AVAILABLE DATA START

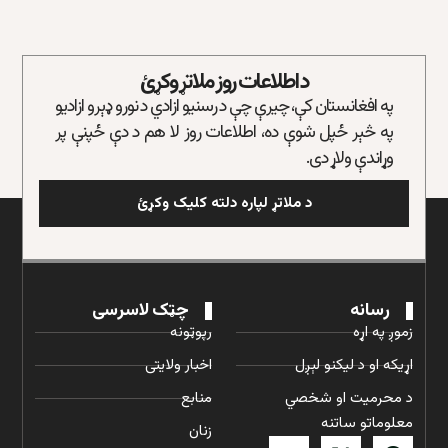
د اطلاعات روز ملاتړ وکړئ
په افغانستان کې، چیرې چې د رسنیو ازادي د نورو ډېرو ازادیو
په څېر ځپل شوې ده، اطلاعات روز لا هم د دې ځپنې پر
وړاندې ولاړ دی.
د ملاتړ لپاره دلته کلیک وکړئ
رسانه
چټک لاسرسی
زموږ په اړه
رپوټونه
اړیکه او د لیکنو لېږل
اخبار ولایتی
د محرمیت او شخصي
منابع
معلوماتو ساتنه
زنان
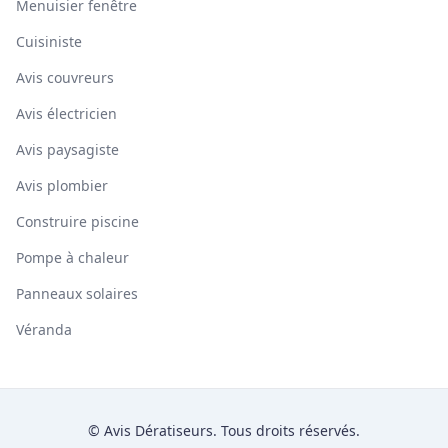
Menuisier fenêtre
Cuisiniste
Avis couvreurs
Avis électricien
Avis paysagiste
Avis plombier
Construire piscine
Pompe à chaleur
Panneaux solaires
Véranda
© Avis Dératiseurs. Tous droits réservés.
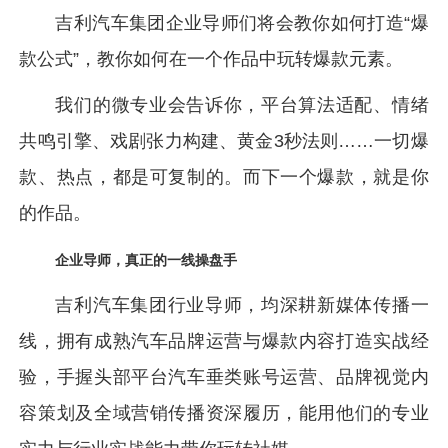
吉利汽车集团企业导师们将会教你如何打造“爆
款公式”，教你如何在一个作品中玩转爆款元素。
我们的微专业会告诉你，平台算法适配、情绪
共鸣引擎、戏剧张力构建、黄金3秒法则……一切爆
款、热点，都是可复制的。而下一个爆款，就是你
的作品。
企业导师，真正的一线操盘手
吉利汽车集团行业导师，均深耕新媒体传播一
线，拥有成熟汽车品牌运营与爆款内容打造实战经
验，手握头部平台汽车垂类账号运营、品牌视觉内
容策划及全域营销传播资深履历，能用他们的专业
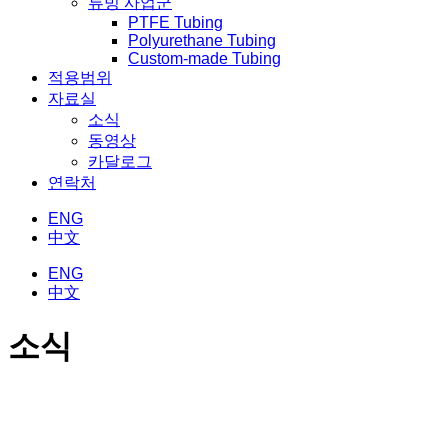
튜빙 사업군
PTFE Tubing
Polyurethane Tubing
Custom-made Tubing
적용범위
자료실
소식
동영상
카달로그
연락처
ENG
中文
ENG
中文
소식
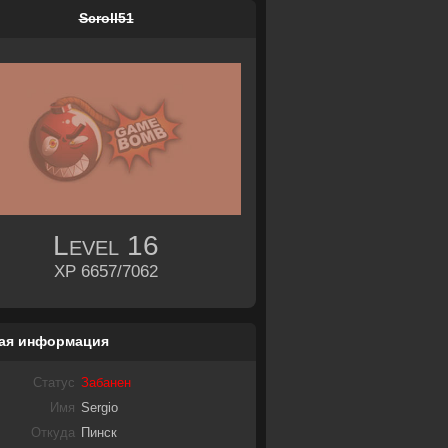
Scroll51
Level
16
XP 6657/7062
ая информация
Статус
Забанен
Имя
Sergio
Откуда
Пинск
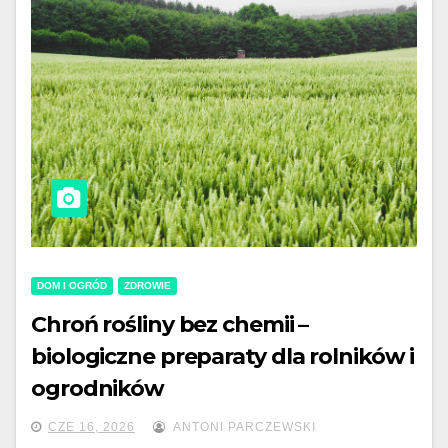
DOM I OGRÓD
ZDROWIE
Chroń rośliny bez chemii –
biologiczne preparaty dla rolników i
ogrodników
CZE 16, 2026
ANTONI PARCZEWSKI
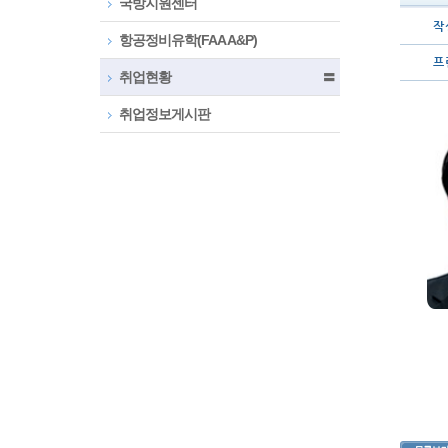
국방지원센터
작 
항공정비유학(FAA A&P)
프 
취업현황
〓
취업정보게시판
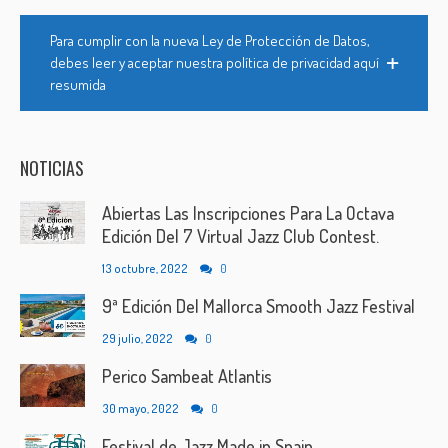
Para cumplir con la nueva Ley de Protección de Datos,
debes leer y aceptar nuestra política de privacidad aquí
resumida
NOTICIAS
Abiertas Las Inscripciones Para La Octava
Edición Del 7 Virtual Jazz Club Contest.
13 octubre, 2022
0
9ª Edición Del Mallorca Smooth Jazz Festival
29 julio, 2022
0
Perico Sambeat Atlantis
30 mayo, 2022
0
Festival de Jazz Made in Spain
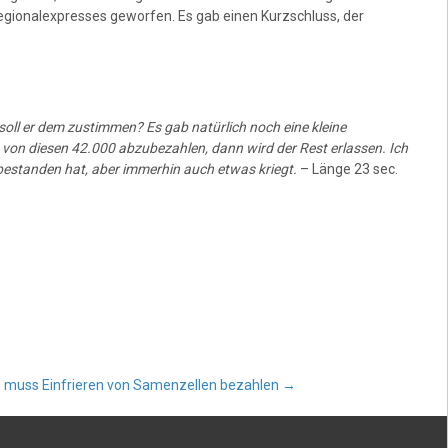
Regionalexpresses geworfen. Es gab einen Kurzschluss, der
oll er dem zustimmen? Es gab natürlich noch eine kleine
ro von diesen 42.000 abzubezahlen, dann wird der Rest erlassen. Ich
0 bestanden hat, aber immerhin auch etwas kriegt.
– Länge 23 sec.
e muss Einfrieren von Samenzellen bezahlen
→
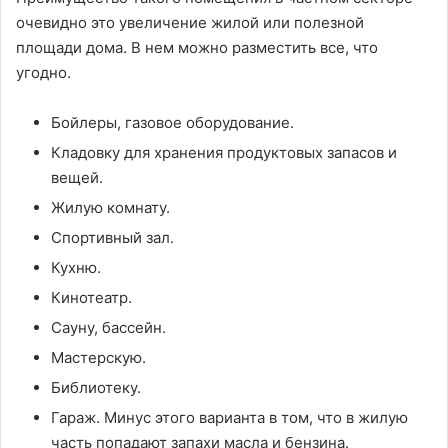
очевидно это увеличение жилой или полезной
площади дома. В нем можно разместить все, что
угодно.
Бойлеры, газовое оборудование.
Кладовку для хранения продуктовых запасов и
вещей.
Жилую комнату.
Спортивный зал.
Кухню.
Кинотеатр.
Сауну, бассейн.
Мастерскую.
Библиотеку.
Гараж. Минус этого варианта в том, что в жилую
часть попадают запахи масла и бензина.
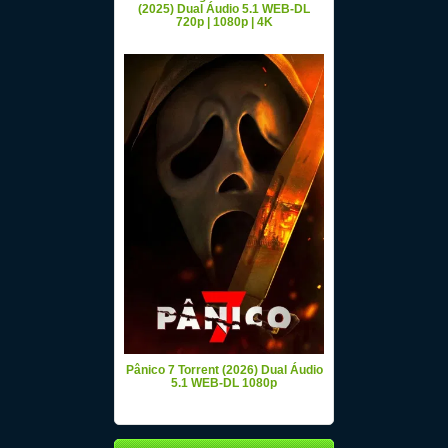
(2025) Dual Áudio 5.1 WEB-DL
720p | 1080p | 4K
Pânico 7 Torrent (2026) Dual Áudio
5.1 WEB-DL 1080p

AVAILABLE DATA END

PROBLEM DESCRIPTION:
Print the material above once more, exactly, minus the pictures.

TASK OUTPUT:
د اطلاعات روز ملاتړ وکړئ
په افغانستان کې، چیرې چې د رسنیو ازادي د نورو ډېرو ازادیو
په څېر ځپل شوې ده، اطلاعات روز لا هم د دې ځپنې پر
وړاندې ولاړ دی.
د ملاتړ لپاره دلته کلیک وکړئ
رسانه
چټک لاسرسی
زموږ په اړه
رپوټونه
اړیکه او د لیکنو لېږل
اخبار ولایتی
د محرمیت او شخصي
منابع
معلوماتو ساتنه
زنان
Menuisier fenêtre
Cuisiniste
Avis couvreurs
Avis électricien
Avis paysagiste
Avis plombier
Construire piscine
Pompe à chaleur
Panneaux solaires
Véranda
© Avis Dératiseurs. Tous droits réservés.
吉利汽车集团企业导师们将会教你如何打造“爆
款公式”，教你如何在一个作品中玩转爆款元素。
我们的微专业会告诉你，平台算法适配、情绪
共鸣引擎、戏剧张力构建、黄金3秒法则……一切爆
款、热点，都是可复制的。而下一个爆款，就是你
的作品。
企业导师，真正的一线操盘手
吉利汽车集团行业导师，均深耕新媒体传播一
线，拥有成熟汽车品牌运营与爆款内容打造实战经
验，手握头部平台汽车垂类账号运营、品牌视觉内
容策划及全域营销传播资深履历，能用他们的专业
튜빙 사업군
PTFE Tubing
Polyurethane Tubing
Custom-made Tubing
적용범위
자료실
소식
동영상
카달로그
연락처
ENG
中文
ENG
中文
소식
Scroll51
Level
16
XP 6657/7062
ая информация
Статус
Забанен
Имя
Sergio
Откуда
Пинск
DOM I OGRÓD
ZDROWIE
Chroń rośliny bez chemii –
biologiczne preparaty dla rolników i
ogrodników
CZE 16, 2026
ANTONI PARCZEWSKI
국방지원센터
작 
항공정비유학(FAA A&P)
프 
취업현황
〓
취업정보게시판
Para cumplir con la nueva Ley de Protección de Datos,
debes leer y aceptar nuestra política de privacidad aquí
resumida
NOTICIAS
Abiertas Las Inscripciones Para La Octava
Edición Del 7 Virtual Jazz Club Contest.
13 octubre, 2022
0
9ª Edición Del Mallorca Smooth Jazz Festival
29 julio, 2022
0
Perico Sambeat Atlantis
30 mayo, 2022
0
Festival de Jazz Made in Spain
Regionalexpresses geworfen. Es gab einen Kurzschluss, der
oll er dem zustimmen? Es gab natürlich noch eine kleine
ro von diesen 42.000 abzubezahlen, dann wird der Rest erlassen. Ich
0 bestanden hat, aber immerhin auch etwas kriegt.
– Länge 23 sec.
e muss Einfrieren von Samenzellen bezahlen
→
очевидно это увеличение жилой или полезной
площади дома. В нем можно разместить все, что
угодно.
Бойлеры, газовое оборудование.
Кладовку для хранения продуктовых запасов и
вещей.
Жилую комнату.
Спортивный зал.
Кухню.
Кинотеатр.
Сауну, бассейн.
Мастерскую.
Библиотеку.
Гараж. Минус этого варианта в том, что в жилую
часть попадают запахи масла и бензина.
(2025) Dual Áudio 5.1 WEB-DL
720p | 1080p | 4K
Pânico 7 Torrent (2026) Dual Áudio
5.1 WEB-DL 1080p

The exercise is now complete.